EXERCISE. The line containing "Target: 'right iliac" and every line after it, through the end of the records below, are to be reproduced exactly, with the pictures left out.

DATA.
════════════════════

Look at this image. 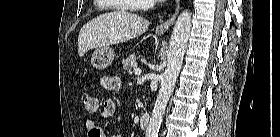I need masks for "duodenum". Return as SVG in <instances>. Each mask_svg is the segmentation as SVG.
Here are the masks:
<instances>
[{
    "label": "duodenum",
    "mask_w": 280,
    "mask_h": 137,
    "mask_svg": "<svg viewBox=\"0 0 280 137\" xmlns=\"http://www.w3.org/2000/svg\"><path fill=\"white\" fill-rule=\"evenodd\" d=\"M149 122H150V116L148 113H143L140 115V118H139V127L141 129H147L148 125H149Z\"/></svg>",
    "instance_id": "410a0bca"
}]
</instances>
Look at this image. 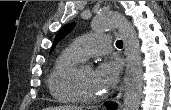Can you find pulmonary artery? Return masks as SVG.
<instances>
[{"instance_id":"pulmonary-artery-1","label":"pulmonary artery","mask_w":171,"mask_h":110,"mask_svg":"<svg viewBox=\"0 0 171 110\" xmlns=\"http://www.w3.org/2000/svg\"><path fill=\"white\" fill-rule=\"evenodd\" d=\"M72 46L86 58L91 55L107 54L111 48V39L106 34L94 33L75 39Z\"/></svg>"}]
</instances>
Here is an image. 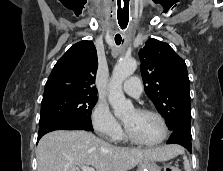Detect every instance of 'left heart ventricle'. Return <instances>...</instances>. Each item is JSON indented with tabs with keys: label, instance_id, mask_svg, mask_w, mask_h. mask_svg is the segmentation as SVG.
I'll return each mask as SVG.
<instances>
[{
	"label": "left heart ventricle",
	"instance_id": "1",
	"mask_svg": "<svg viewBox=\"0 0 223 171\" xmlns=\"http://www.w3.org/2000/svg\"><path fill=\"white\" fill-rule=\"evenodd\" d=\"M123 122L138 140L146 143L158 141L163 133L160 121L150 114H141L131 110L123 117Z\"/></svg>",
	"mask_w": 223,
	"mask_h": 171
}]
</instances>
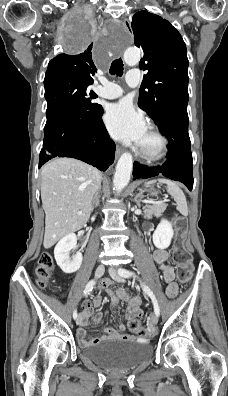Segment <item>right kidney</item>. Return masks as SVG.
I'll return each mask as SVG.
<instances>
[{"instance_id": "ca27d5eb", "label": "right kidney", "mask_w": 228, "mask_h": 396, "mask_svg": "<svg viewBox=\"0 0 228 396\" xmlns=\"http://www.w3.org/2000/svg\"><path fill=\"white\" fill-rule=\"evenodd\" d=\"M77 237L75 234H69L62 238L54 249V257L61 268V270L66 273L76 272L82 264V254L77 252L75 255L70 257V251L76 246Z\"/></svg>"}]
</instances>
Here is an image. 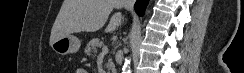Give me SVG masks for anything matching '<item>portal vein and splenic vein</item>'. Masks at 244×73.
<instances>
[{
    "mask_svg": "<svg viewBox=\"0 0 244 73\" xmlns=\"http://www.w3.org/2000/svg\"><path fill=\"white\" fill-rule=\"evenodd\" d=\"M108 53V48L106 46H103L102 52L100 53L101 55H105Z\"/></svg>",
    "mask_w": 244,
    "mask_h": 73,
    "instance_id": "18ae733b",
    "label": "portal vein and splenic vein"
}]
</instances>
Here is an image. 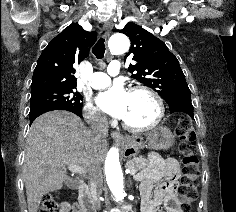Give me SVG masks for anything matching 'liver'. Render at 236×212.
I'll return each mask as SVG.
<instances>
[{"label":"liver","instance_id":"liver-1","mask_svg":"<svg viewBox=\"0 0 236 212\" xmlns=\"http://www.w3.org/2000/svg\"><path fill=\"white\" fill-rule=\"evenodd\" d=\"M107 141H94L83 121L68 111H52L39 116L31 125L23 164L29 212H37L42 197L60 190L73 179L65 167L76 165L85 172L101 166Z\"/></svg>","mask_w":236,"mask_h":212}]
</instances>
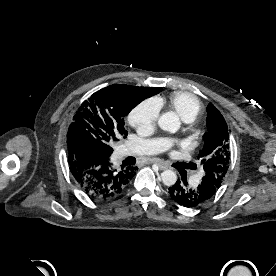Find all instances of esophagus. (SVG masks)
<instances>
[{
    "instance_id": "esophagus-1",
    "label": "esophagus",
    "mask_w": 276,
    "mask_h": 276,
    "mask_svg": "<svg viewBox=\"0 0 276 276\" xmlns=\"http://www.w3.org/2000/svg\"><path fill=\"white\" fill-rule=\"evenodd\" d=\"M150 162H151V163H154V164H157L161 170H166V169H168V165H167L164 161H162V160H159V159H151Z\"/></svg>"
}]
</instances>
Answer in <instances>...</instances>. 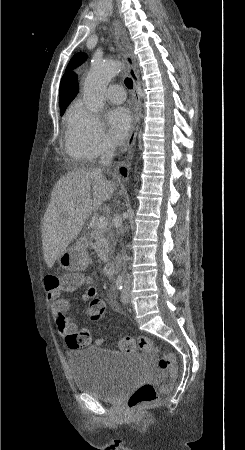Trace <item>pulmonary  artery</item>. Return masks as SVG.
I'll list each match as a JSON object with an SVG mask.
<instances>
[{
  "mask_svg": "<svg viewBox=\"0 0 245 450\" xmlns=\"http://www.w3.org/2000/svg\"><path fill=\"white\" fill-rule=\"evenodd\" d=\"M106 97L110 102L123 103L125 101L124 87L118 83H111L106 89Z\"/></svg>",
  "mask_w": 245,
  "mask_h": 450,
  "instance_id": "obj_1",
  "label": "pulmonary artery"
}]
</instances>
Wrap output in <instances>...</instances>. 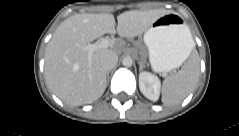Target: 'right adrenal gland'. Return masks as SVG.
Here are the masks:
<instances>
[{
  "instance_id": "right-adrenal-gland-1",
  "label": "right adrenal gland",
  "mask_w": 239,
  "mask_h": 136,
  "mask_svg": "<svg viewBox=\"0 0 239 136\" xmlns=\"http://www.w3.org/2000/svg\"><path fill=\"white\" fill-rule=\"evenodd\" d=\"M109 74H110V70H108V71L106 72L107 83H108V81H109Z\"/></svg>"
}]
</instances>
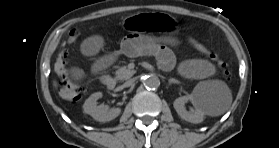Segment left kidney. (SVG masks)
Wrapping results in <instances>:
<instances>
[{
	"label": "left kidney",
	"mask_w": 279,
	"mask_h": 148,
	"mask_svg": "<svg viewBox=\"0 0 279 148\" xmlns=\"http://www.w3.org/2000/svg\"><path fill=\"white\" fill-rule=\"evenodd\" d=\"M189 100L193 104L194 109L187 111L185 108V103ZM173 106L182 119L191 123H201L203 121L204 115L207 113L204 102L195 92V90L190 95L181 96L175 99Z\"/></svg>",
	"instance_id": "left-kidney-1"
}]
</instances>
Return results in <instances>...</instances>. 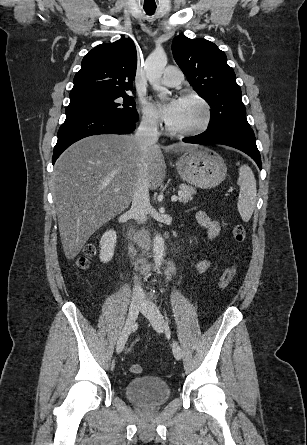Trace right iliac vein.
I'll list each match as a JSON object with an SVG mask.
<instances>
[{
    "mask_svg": "<svg viewBox=\"0 0 307 445\" xmlns=\"http://www.w3.org/2000/svg\"><path fill=\"white\" fill-rule=\"evenodd\" d=\"M141 305H142V302L140 299H133L131 301V304L129 307V313H128V317H127L124 329H123V331L117 341V344H116V352L118 354L121 353L125 347V344L127 342L130 331L133 328L134 322L138 317Z\"/></svg>",
    "mask_w": 307,
    "mask_h": 445,
    "instance_id": "1",
    "label": "right iliac vein"
}]
</instances>
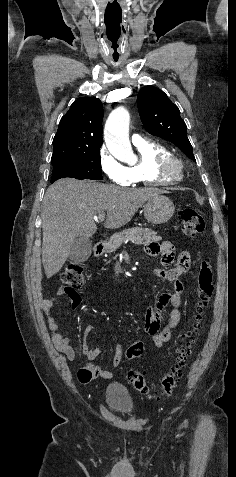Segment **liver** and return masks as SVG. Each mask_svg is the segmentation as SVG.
<instances>
[{"label":"liver","mask_w":236,"mask_h":477,"mask_svg":"<svg viewBox=\"0 0 236 477\" xmlns=\"http://www.w3.org/2000/svg\"><path fill=\"white\" fill-rule=\"evenodd\" d=\"M166 191L122 188L96 182L61 179L46 191L41 212L42 263L47 278L60 271L77 237L90 238L97 230L94 216L107 212L105 228H120L131 221L149 199Z\"/></svg>","instance_id":"6515ba94"}]
</instances>
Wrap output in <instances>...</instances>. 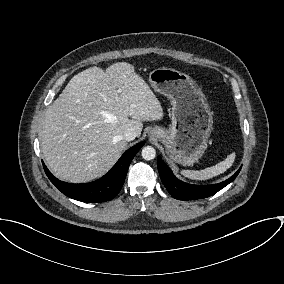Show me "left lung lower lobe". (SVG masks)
Returning a JSON list of instances; mask_svg holds the SVG:
<instances>
[{
	"label": "left lung lower lobe",
	"mask_w": 284,
	"mask_h": 284,
	"mask_svg": "<svg viewBox=\"0 0 284 284\" xmlns=\"http://www.w3.org/2000/svg\"><path fill=\"white\" fill-rule=\"evenodd\" d=\"M157 167L161 177V180L168 190V192L174 198L178 200H194L203 199L214 195L222 188L231 183L239 174L241 168L229 179L213 185H191L178 180L163 160L158 156Z\"/></svg>",
	"instance_id": "obj_1"
}]
</instances>
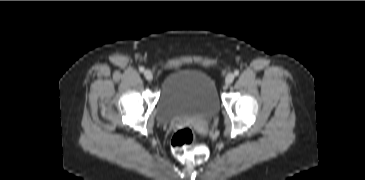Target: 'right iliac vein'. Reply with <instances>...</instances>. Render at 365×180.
<instances>
[{
  "label": "right iliac vein",
  "instance_id": "obj_1",
  "mask_svg": "<svg viewBox=\"0 0 365 180\" xmlns=\"http://www.w3.org/2000/svg\"><path fill=\"white\" fill-rule=\"evenodd\" d=\"M144 76L148 81H151L153 79V74L150 70H145L144 71Z\"/></svg>",
  "mask_w": 365,
  "mask_h": 180
}]
</instances>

════════════════════

FINAL ANSWER.
Target: 'right iliac vein'. Reply with <instances>...</instances>. Render at 365×180.
<instances>
[{
  "label": "right iliac vein",
  "instance_id": "obj_1",
  "mask_svg": "<svg viewBox=\"0 0 365 180\" xmlns=\"http://www.w3.org/2000/svg\"><path fill=\"white\" fill-rule=\"evenodd\" d=\"M144 76L148 81H151L153 79V74L150 70H145L144 71Z\"/></svg>",
  "mask_w": 365,
  "mask_h": 180
}]
</instances>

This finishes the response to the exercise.